WHAT DO YOU MEAN, BY SAYING THAT LIFE IS PERFECT?
I mean exactly that. Life is perfect. But I understand why the question has arisen. The question has arisen because you have some ideas about perfection, and life does not fit with your ideas hence you call it imperfect.
When I call life perfect, I don't mean that it fits with my idea of perfection -- I have none. When I call life perfect, I simply mean there is nothing else to compare it with, there is no ideal. This is all there is; it has to be perfect.
Your perfection is always comparison, my perfection is just a simple statement of fact; it is not a comparison. You compare, you say, "Yes, this is perfect, that is not perfect," and you have a criterion of what is perfect.

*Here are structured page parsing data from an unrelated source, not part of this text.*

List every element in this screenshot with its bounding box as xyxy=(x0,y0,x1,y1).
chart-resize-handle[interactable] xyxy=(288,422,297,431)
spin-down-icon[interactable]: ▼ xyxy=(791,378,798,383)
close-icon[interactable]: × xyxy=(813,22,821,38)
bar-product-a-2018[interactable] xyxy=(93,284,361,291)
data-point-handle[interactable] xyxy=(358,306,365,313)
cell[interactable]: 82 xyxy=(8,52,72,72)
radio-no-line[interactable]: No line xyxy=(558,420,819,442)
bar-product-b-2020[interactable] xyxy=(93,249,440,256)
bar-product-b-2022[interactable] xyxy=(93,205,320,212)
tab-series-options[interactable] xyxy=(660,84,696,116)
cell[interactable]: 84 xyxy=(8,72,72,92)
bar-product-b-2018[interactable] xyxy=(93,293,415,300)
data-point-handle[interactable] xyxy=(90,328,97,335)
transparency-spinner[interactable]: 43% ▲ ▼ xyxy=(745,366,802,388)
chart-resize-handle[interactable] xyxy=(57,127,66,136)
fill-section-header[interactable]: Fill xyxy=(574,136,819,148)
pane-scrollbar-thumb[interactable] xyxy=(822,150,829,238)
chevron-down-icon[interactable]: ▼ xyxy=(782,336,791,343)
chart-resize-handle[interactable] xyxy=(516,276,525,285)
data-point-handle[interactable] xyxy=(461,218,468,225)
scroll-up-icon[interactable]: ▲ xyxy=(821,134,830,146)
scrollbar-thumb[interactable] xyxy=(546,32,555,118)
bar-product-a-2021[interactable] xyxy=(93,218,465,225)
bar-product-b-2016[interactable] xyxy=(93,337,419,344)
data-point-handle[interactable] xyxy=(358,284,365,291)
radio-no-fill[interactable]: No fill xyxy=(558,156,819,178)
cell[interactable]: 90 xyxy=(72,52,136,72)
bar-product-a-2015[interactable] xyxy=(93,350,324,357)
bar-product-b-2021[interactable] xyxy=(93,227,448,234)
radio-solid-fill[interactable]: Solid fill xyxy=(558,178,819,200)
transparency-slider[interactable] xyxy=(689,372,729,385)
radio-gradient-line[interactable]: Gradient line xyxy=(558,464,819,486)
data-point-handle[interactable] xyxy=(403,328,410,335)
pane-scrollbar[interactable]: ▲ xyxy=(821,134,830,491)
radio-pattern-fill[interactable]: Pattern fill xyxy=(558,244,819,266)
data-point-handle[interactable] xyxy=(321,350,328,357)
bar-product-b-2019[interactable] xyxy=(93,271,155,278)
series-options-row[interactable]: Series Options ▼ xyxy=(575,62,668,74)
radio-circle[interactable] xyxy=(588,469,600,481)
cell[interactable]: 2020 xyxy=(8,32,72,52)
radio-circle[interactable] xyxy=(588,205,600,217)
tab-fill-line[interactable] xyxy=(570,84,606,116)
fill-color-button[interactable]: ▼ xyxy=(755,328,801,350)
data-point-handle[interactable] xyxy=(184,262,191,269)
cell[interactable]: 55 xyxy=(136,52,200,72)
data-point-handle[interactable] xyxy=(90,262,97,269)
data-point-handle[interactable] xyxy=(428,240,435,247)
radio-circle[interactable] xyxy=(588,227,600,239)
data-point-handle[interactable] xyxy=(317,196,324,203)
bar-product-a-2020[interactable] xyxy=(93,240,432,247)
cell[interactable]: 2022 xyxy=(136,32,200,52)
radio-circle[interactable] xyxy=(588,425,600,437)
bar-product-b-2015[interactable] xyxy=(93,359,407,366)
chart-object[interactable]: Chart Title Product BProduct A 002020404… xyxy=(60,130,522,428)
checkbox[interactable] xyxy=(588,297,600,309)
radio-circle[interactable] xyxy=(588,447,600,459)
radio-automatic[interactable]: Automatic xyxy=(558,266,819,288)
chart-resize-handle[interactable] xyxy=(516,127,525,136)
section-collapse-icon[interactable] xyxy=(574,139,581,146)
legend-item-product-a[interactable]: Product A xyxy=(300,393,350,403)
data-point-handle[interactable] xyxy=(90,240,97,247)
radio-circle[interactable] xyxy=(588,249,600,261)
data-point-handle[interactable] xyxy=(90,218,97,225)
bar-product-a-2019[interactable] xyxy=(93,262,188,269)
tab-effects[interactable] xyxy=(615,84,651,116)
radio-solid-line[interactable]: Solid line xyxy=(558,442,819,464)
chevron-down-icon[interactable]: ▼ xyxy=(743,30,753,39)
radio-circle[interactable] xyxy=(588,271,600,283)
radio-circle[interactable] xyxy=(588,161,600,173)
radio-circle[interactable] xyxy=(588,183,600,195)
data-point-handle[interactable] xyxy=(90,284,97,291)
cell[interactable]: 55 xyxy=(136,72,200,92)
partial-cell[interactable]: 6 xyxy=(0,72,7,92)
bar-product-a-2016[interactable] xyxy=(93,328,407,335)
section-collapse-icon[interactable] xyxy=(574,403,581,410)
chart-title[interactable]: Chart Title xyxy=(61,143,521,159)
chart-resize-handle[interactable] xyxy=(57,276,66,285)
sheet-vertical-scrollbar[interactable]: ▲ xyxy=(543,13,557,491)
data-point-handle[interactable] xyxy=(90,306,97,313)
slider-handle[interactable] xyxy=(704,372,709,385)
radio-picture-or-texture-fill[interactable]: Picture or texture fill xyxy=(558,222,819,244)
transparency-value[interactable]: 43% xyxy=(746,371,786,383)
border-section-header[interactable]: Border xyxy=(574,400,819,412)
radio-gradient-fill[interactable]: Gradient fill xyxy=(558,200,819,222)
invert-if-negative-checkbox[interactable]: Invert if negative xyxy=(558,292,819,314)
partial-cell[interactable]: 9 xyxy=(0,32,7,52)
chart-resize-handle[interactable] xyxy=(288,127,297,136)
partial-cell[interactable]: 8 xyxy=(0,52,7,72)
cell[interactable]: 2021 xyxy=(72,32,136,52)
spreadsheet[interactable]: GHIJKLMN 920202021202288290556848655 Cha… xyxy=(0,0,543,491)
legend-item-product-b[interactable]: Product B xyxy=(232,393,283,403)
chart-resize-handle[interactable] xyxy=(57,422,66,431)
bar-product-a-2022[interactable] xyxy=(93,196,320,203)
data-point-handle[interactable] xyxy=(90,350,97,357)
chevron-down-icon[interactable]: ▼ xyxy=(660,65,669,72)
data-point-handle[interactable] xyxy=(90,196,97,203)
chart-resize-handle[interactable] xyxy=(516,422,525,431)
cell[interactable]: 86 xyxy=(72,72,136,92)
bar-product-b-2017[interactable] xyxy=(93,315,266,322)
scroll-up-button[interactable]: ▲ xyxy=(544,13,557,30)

I have heard about a Sufi master who was talking to a few people in the coffee house and he said an old Sufi saying,"Life is perfect, everything is perfect, everybody is perfect."
A hunchback was listening, he stood up and he said, "Look at me! I am the proof that life is not perfect. Look at me! Is this not enough to disprove your idea that life is perfect? Look at me -- how ugly I am, and in how much difficulty. I am a hunchback."
The Sufi looked and said, "But you are the most perfect hunchback that I have ever seen." The most perfect hunchback....
Once you start seeing life as it is and you have no idea how it should be, everything is perfect. Even imperfection is perfect. What I mean when I say life is perfect is a simple thing: I mean don't bring your ideals to it; otherwise you make life imperfect, because once you bring the ideal then you are creating the imperfection.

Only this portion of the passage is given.